Niger coup: Lessons learned and the dark road ahead

The challenges impeding ECOWAS from carrying out its ultimatums autonomously and without the support of France and the US are becoming increasingly apparent.

A supporter of Niger's National Council of Safeguard of the Homeland (CNSP) holds a placard of Niger's new military ruler, General Abdourahamane Tiani, as they gather at Place de la Concertation in Niamey on August 20, 2023.
AFP
A supporter of Niger's National Council of Safeguard of the Homeland (CNSP) holds a placard of Niger's new military ruler, General Abdourahamane Tiani, as they gather at Place de la Concertation in Niamey on August 20, 2023.
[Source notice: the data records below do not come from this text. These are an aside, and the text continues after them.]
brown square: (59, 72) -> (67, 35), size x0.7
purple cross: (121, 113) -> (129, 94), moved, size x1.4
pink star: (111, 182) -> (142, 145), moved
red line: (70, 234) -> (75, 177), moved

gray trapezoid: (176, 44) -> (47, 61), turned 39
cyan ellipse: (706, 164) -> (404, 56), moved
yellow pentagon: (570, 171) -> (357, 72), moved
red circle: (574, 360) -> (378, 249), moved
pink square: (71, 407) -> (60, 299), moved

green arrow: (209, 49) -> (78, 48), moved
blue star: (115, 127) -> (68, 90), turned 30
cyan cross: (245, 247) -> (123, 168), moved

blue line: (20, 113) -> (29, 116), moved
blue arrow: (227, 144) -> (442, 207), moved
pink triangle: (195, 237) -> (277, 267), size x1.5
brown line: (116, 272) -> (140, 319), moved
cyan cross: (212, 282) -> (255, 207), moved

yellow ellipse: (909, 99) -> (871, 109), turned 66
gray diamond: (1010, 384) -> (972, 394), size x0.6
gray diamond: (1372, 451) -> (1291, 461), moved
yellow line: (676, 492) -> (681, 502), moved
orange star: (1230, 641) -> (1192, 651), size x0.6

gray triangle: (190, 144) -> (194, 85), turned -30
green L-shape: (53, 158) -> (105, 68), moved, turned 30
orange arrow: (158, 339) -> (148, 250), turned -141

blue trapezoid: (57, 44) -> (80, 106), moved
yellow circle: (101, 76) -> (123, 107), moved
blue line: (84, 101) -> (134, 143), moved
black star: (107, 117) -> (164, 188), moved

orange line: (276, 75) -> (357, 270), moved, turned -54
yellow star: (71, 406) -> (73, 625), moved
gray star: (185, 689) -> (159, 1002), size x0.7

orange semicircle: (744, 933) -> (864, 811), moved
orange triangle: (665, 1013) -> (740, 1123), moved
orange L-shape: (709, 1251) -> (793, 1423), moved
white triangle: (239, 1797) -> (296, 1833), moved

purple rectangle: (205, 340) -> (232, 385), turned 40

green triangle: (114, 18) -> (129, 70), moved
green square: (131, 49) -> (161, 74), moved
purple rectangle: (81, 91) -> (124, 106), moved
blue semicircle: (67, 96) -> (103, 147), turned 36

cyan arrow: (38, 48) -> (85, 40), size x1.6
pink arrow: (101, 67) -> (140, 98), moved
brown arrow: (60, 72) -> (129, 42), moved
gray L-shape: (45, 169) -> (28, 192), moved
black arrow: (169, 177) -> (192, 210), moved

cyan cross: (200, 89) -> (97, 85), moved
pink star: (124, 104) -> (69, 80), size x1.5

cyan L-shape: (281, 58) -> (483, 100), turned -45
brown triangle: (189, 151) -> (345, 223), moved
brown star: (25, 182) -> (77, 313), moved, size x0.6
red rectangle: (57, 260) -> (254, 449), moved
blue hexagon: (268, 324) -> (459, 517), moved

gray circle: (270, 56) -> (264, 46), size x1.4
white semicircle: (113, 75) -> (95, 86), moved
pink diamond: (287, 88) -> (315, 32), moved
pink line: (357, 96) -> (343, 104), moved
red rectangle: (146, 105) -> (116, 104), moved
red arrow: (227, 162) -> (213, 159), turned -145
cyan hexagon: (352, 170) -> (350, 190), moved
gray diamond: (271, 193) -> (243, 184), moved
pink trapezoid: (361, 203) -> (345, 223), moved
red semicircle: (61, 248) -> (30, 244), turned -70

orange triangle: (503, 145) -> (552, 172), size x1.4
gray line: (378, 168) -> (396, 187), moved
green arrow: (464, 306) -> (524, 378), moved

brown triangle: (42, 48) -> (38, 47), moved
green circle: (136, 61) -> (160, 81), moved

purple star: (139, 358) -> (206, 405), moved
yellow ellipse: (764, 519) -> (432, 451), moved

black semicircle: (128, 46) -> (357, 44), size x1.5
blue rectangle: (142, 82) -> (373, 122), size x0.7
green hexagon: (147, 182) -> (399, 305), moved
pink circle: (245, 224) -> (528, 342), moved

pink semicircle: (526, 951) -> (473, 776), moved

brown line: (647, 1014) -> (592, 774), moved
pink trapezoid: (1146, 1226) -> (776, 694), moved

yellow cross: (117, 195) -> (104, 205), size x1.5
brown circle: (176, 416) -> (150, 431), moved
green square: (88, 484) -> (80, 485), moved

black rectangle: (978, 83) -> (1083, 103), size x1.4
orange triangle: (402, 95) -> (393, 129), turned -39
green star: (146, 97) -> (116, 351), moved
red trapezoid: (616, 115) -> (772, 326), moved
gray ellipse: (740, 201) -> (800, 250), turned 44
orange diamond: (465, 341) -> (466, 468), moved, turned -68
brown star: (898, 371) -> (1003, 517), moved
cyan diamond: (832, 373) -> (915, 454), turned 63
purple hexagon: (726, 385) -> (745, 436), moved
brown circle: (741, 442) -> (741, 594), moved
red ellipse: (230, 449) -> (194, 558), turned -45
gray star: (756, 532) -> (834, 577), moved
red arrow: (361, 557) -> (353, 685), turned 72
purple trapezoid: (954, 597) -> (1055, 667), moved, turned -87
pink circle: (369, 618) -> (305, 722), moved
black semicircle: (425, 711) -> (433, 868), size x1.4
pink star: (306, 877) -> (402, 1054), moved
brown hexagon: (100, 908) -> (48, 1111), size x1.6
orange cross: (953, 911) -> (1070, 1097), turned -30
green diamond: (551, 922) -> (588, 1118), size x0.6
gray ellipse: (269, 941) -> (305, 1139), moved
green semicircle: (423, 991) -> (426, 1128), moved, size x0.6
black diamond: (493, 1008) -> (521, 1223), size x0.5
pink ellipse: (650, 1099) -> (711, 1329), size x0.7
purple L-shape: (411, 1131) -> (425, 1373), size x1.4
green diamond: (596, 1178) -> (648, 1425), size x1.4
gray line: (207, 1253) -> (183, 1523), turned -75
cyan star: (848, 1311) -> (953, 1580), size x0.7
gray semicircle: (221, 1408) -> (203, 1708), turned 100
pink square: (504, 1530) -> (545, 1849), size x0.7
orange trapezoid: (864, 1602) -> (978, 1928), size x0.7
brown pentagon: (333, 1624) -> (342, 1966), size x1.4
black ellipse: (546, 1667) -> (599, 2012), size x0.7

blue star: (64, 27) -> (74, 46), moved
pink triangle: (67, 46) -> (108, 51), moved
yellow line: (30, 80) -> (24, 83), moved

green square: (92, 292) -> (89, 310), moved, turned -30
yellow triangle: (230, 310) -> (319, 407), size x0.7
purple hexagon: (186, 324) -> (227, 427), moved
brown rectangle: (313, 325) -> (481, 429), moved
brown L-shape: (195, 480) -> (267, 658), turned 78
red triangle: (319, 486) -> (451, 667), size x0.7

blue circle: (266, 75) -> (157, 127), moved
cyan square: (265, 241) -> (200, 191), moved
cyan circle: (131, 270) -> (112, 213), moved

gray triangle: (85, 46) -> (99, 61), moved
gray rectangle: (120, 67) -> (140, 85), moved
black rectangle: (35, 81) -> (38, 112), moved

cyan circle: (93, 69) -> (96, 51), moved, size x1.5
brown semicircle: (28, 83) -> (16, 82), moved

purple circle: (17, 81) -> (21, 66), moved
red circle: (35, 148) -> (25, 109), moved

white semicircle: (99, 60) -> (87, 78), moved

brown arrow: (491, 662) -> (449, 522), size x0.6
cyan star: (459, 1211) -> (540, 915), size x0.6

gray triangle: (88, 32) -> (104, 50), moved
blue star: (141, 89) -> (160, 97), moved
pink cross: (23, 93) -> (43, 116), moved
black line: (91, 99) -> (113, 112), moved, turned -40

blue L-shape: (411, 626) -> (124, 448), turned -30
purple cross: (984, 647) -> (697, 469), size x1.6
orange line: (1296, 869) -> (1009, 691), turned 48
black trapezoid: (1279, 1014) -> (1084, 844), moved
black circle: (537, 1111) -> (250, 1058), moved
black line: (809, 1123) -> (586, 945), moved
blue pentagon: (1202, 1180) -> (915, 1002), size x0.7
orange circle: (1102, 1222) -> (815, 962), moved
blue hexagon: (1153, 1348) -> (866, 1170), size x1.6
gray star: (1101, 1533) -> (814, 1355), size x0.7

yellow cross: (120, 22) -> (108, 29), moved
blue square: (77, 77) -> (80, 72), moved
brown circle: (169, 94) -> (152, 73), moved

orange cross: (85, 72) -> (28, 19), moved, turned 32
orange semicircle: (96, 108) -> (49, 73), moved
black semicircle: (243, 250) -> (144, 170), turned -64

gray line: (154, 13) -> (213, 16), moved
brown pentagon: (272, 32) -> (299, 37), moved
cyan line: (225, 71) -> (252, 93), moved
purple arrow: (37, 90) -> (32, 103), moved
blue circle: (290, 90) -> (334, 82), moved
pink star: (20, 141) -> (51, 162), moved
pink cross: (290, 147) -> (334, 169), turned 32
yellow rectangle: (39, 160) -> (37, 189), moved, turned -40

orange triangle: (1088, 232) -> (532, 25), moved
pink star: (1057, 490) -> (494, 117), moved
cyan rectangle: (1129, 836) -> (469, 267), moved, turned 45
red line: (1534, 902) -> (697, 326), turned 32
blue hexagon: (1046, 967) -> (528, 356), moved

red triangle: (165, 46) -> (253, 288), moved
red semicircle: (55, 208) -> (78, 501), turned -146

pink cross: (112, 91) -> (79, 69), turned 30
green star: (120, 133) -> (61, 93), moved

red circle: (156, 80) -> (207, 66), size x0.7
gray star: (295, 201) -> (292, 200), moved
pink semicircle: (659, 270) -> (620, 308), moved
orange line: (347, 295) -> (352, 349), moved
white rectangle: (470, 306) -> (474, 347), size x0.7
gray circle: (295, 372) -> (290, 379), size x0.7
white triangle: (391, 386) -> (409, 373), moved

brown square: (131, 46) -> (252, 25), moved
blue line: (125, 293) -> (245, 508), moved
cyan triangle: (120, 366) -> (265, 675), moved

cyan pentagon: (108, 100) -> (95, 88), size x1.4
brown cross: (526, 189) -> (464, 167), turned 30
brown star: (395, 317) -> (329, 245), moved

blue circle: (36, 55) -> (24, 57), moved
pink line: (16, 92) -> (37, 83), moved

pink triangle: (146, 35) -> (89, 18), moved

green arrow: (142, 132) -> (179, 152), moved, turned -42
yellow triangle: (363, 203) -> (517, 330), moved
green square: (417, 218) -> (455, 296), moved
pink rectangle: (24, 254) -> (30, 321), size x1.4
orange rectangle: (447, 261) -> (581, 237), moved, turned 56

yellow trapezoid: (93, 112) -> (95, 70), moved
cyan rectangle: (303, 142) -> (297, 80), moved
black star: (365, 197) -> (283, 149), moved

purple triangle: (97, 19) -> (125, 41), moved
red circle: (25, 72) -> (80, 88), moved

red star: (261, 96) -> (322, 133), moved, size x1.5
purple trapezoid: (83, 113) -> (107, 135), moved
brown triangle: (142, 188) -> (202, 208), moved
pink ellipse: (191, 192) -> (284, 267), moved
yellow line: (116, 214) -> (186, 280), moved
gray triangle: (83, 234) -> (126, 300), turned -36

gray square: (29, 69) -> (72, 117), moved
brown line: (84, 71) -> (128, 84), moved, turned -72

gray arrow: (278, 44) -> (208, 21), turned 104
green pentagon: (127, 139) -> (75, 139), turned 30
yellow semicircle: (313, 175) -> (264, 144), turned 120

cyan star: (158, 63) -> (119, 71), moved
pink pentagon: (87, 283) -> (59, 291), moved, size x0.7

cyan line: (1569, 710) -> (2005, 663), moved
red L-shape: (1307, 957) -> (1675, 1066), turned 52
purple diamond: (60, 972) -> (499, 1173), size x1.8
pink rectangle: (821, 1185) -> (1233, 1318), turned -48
Niger coup: Lessons learned and the dark road ahead

Niger has played a significant role in the security framework of the Western Sahel region, and has been of strategic importance to both France and the United States.

In addition to hosting their military bases, Niger has received significant international support in recent years, including a €500mn cash injection from the European Union in 2021 and €120mn from France in 2022. Additionally, during the official visit of US Secretary of State Antony Blinken to Niamey in March 2023, an additional $150mn in direct financial assistance was announced.

Niger has experienced a relatively stable security environment. Despite the rise in casualties from terrorist attacks across all ECOWAS nations after 2021, Niger notably saw an 80% reduction in civilian losses in 2022.

According to a report presented to the Security Council by ECOWAS Chairperson Omar Touray, there were only 77 civilian casualties documented among a total of 4,593 recorded terrorist attacks during the first half of 2023.

However, the past three years have seen a series of military coups in Mali (2020, 2021), Guinea (2021), Burkina Faso (2022), and most recently Niger (2023), prompting questions about the fundamental strategy behind the extensive military intervention undertaken by both the United States and France in the region.

Increasing resentment

Undoubtedly, the presence of these foreign military forces has contributed to the emergence of resentment towards Western powers across the African Sahel region. At the same time, this situation has provided opportunities for strategic rivals of Western nations, including Russia and China, to expand their influence.

AFP
Demonstrators protest against sanctions imposed on Niger due to the coup, in Niamey on August 20.

Conversely, entities operating outside the jurisdiction of official state authorities, encompassing state-sanctioned paramilitary units, various militias, and groups such as al-Qaeda in the Islamic Maghreb, the Group for Support of Islam and Muslims (Jama’at Nasr Al-Islam Wal Muslimin), and the Islamic State in the Greater Sahara (ISGS), have effectively solidified their control.

Given the heightened Western engagement, these entities have evolved into de facto governing bodies, and in certain cases, quasi-sovereign entities across the territories under their control.

ECOWAS member states are well aware that a large-scale armed conflict would worsen the region's existing instability. The mere mention of a military intervention has been enough to divide West African nations and the Sahel region.

French and American approaches

Over the past three years, blatant anti-Western sentiment has developed in certain parts of Africa. This shift has effectively garnered support from groups of military and political leaders within the Sahel nations.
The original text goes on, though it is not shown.